Sunday, February 11, 2018

My Amazon Review of Andrew Lo's "Adaptive Markets: Financial Evolution at the Speed of Thought"


Biological Finance

I am a sucker for kids from middle-class Queens who become great successes. (I am one, without the success part.) Andrew Lo, a M.I.T. finance professor and hedge fund manager is one of the more notable ones. Aside from being a finance super-star, Andrew Lo is a great story teller. I wish I could take his class. However at times he tells too much and as result his 504 page book in the print edition is too long.

Lo’s thesis, building on the work of Kahneman, Tversky, Thaler and Haidt argues rather convincingly that the home economicus model that modern day financial economics relies on is a special case and shouldn’t be generalized for all markets in all seasons. Thus the physics math that finance uses, while it creates reasonably good heuristics, is not complete. Simply put the efficient market hypothesis works most of the time, but not all of time.  

Lo is an expert on modern finance and he presents a well-documented history as to how it came into being starting with an obscure mathematics dissertation written in French by Louis Bachelier which ultimately became the foundation for options pricing models. He makes one mistake here by noting that Paul Samuelson received his Ph.D. in 1947. It was 1941 while his Ph.D. was formally published in 1947.

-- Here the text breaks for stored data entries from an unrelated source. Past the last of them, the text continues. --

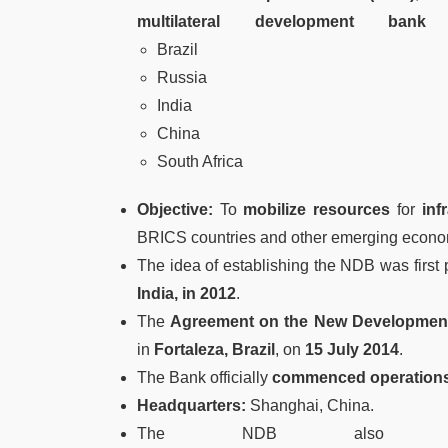
multilateral development bank
e
Brazil
Russia
India
China
South Africa
Objective:
To
mobilize resources
for
inf
BRICS countries and other emerging econom
The idea of establishing the NDB was first
India, in 2012
.
The
Agreement on the New Developmen
in
Fortaleza, Brazil
, on
15 July 2014
.
The Bank officially
commenced operations
Headquarters:
Shanghai, China.
The NDB als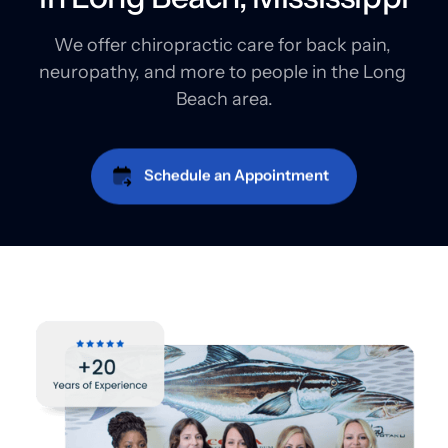
We offer chiropractic care for back pain, 
neuropathy, and more to people in the Long 
Beach area.
Schedule an Appointment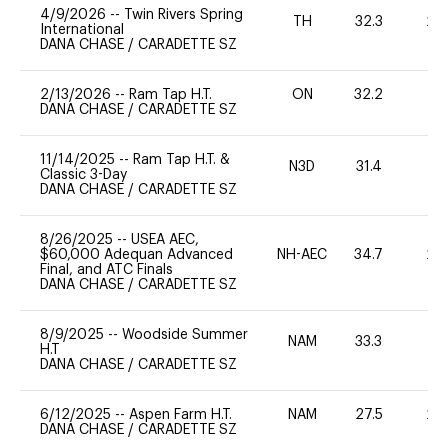
4/9/2026
--
Twin Rivers Spring
TH
32.3
20
International
DANA CHASE
/
CARADETTE SZ
2/13/2026
--
Ram Tap H.T.
ON
32.2
0
DANA CHASE
/
CARADETTE SZ
11/14/2025
--
Ram Tap H.T. &
N3D
31.4
-
Classic 3-Day
DANA CHASE
/
CARADETTE SZ
8/26/2025
--
USEA AEC,
$60,000 Adequan Advanced
NH-AEC
34.7
20
Final, and ATC Finals
DANA CHASE
/
CARADETTE SZ
8/9/2025
--
Woodside Summer
NAM
33.3
0
H.T
DANA CHASE
/
CARADETTE SZ
6/12/2025
--
Aspen Farm H.T.
NAM
27.5
20
DANA CHASE
/
CARADETTE SZ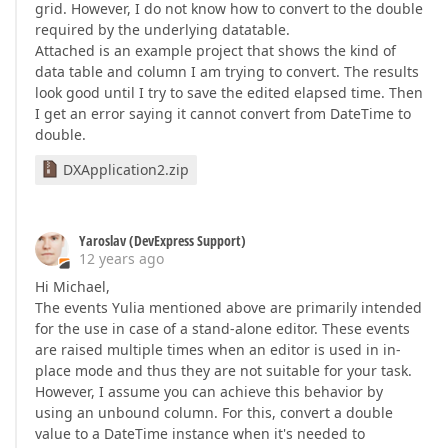
grid. However, I do not know how to convert to the double
required by the underlying datatable.
Attached is an example project that shows the kind of
data table and column I am trying to convert. The results
look good until I try to save the edited elapsed time. Then
I get an error saying it cannot convert from DateTime to
double.
DXApplication2.zip
Yaroslav (DevExpress Support)
12 years ago
Hi Michael,
The events Yulia mentioned above are primarily intended
for the use in case of a stand-alone editor. These events
are raised multiple times when an editor is used in in-
place mode and thus they are not suitable for your task.
However, I assume you can achieve this behavior by
using an unbound column. For this, convert a double
value to a DateTime instance when it's needed to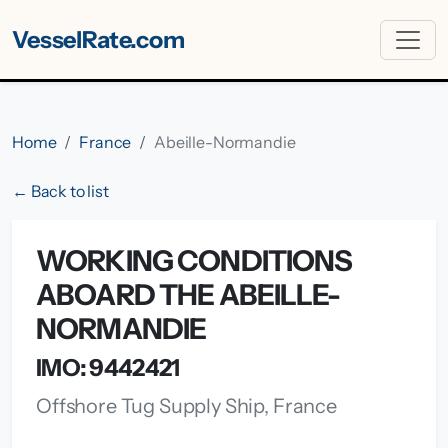
VesselRate.com
Home
France
Abeille-Normandie
← Back to list
WORKING CONDITIONS
ABOARD THE ABEILLE-
NORMANDIE
IMO: 9442421
Offshore Tug Supply Ship, France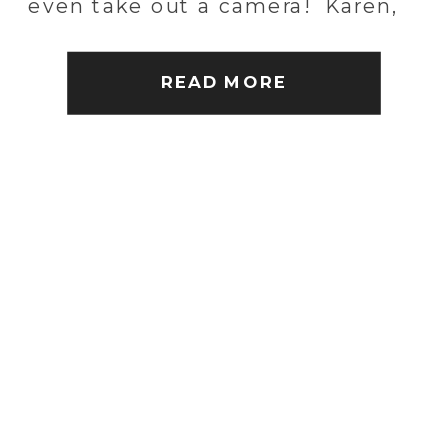
even take out a camera! Karen,
Patrick and I did just that. We
shrugged off the […]
READ MORE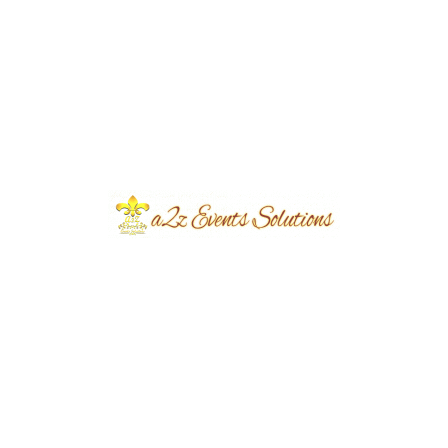
Event Type
Dua-e-Khair Ceremony
Event Category
Private Event
Event Location
Sui Gas Society
Year Done
2025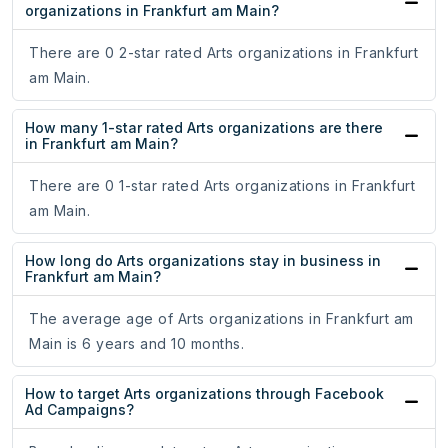
organizations in Frankfurt am Main?
There are 0 2-star rated Arts organizations in Frankfurt
am Main.
How many 1-star rated Arts organizations are there
in Frankfurt am Main?
There are 0 1-star rated Arts organizations in Frankfurt
am Main.
How long do Arts organizations stay in business in
Frankfurt am Main?
The average age of Arts organizations in Frankfurt am
Main is 6 years and 10 months.
How to target Arts organizations through Facebook
Ad Campaigns?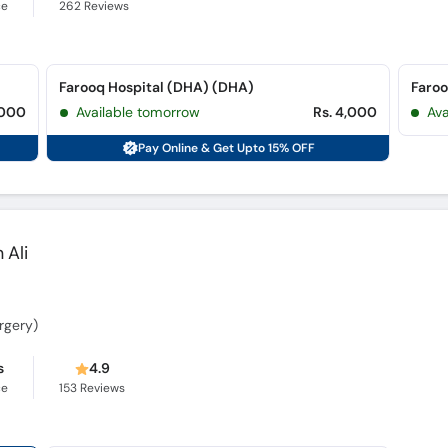
ce
262
Reviews
Farooq Hospital (DHA) (DHA)
,000
Available tomorrow
Rs. 4,000
Av
Pay Online & Get Upto 15% OFF
 Ali
rgery)
s
4.9
ce
153
Reviews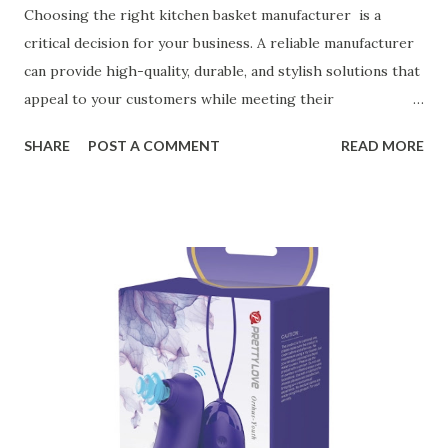
Choosing the right kitchen basket manufacturer is a
critical decision for your business. A reliable manufacturer
can provide high-quality, durable, and stylish solutions that
appeal to your customers while meeting their
organizational needs. From offering a variety of designs to
SHARE
POST A COMMENT
READ MORE
ensuring top-tier materials and production standards, the
right partner will help you stay ahead in the competitive
kitchen accessories market. This guide will walk you
through the key factors to consider when selecting a
manufacturer to ensure your business thrives. Table of
contents： Key Factors to Consider When Choosing a
Kitchen Basket Supplier The Role of Quality Control in
Ensuring Durable Kitchen Baskets How Partnering with
the Right Kitchen Basket Manufacturer Benefits Your
Business Key Factors to Consider When Choosing a
Kitchen Basket Supplier Selecting the right kitchen basket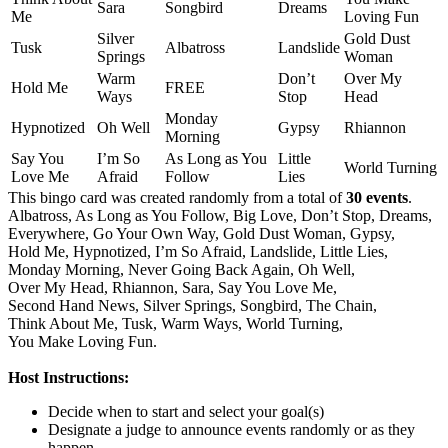
Sara
Songbird
Dreams
Me
Loving Fun
Silver
Gold Dust
Tusk
Albatross
Landslide
Springs
Woman
Warm
Don’t
Over My
Hold Me
FREE
Ways
Stop
Head
Monday
Hypnotized
Oh Well
Gypsy
Rhiannon
Morning
Say You
I’m So
As Long as You
Little
World Turning
Love Me
Afraid
Follow
Lies
This bingo card was created randomly from a total of
30 events
.
Albatross,
As Long as You Follow,
Big Love,
Don’t Stop,
Dreams,
Everywhere,
Go Your Own Way,
Gold Dust Woman,
Gypsy,
Hold Me,
Hypnotized,
I’m So Afraid,
Landslide,
Little Lies,
Monday Morning,
Never Going Back Again,
Oh Well,
Over My Head,
Rhiannon,
Sara,
Say You Love Me,
Second Hand News,
Silver Springs,
Songbird,
The Chain,
Think About Me,
Tusk,
Warm Ways,
World Turning,
You Make Loving Fun.
Host Instructions:
Decide when to start and select your goal(s)
Designate a judge to announce events randomly or as they
happen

Be that as it may Lo brings to the table of modern finance neuroscience, evolutionary biology and behavioral economics. When doing this much of the rigor of physics math goes away but it makes his adaptive markets far more relevant to the real world. After all, despite the rise of the machines, markets are made by human beings who have a multitude of motives many of which are not “rational” and many of which are unconscious. Instead of thinking about the day-to-day chaos that appears on the stock exchanges, think of traders fighting for survival on the African Savannah. This would certainly put the concept of seeking alpha in a different light.

Professor Lo also comes up with a neat idea for mass funding of cancer research through the creation of a $30 billion biotech fund that is following the science rather than the near term dictates of the venture capital market place.

In sum, Andrew Lo has written an important book and it should be part of the curriculum in all serious finance departments.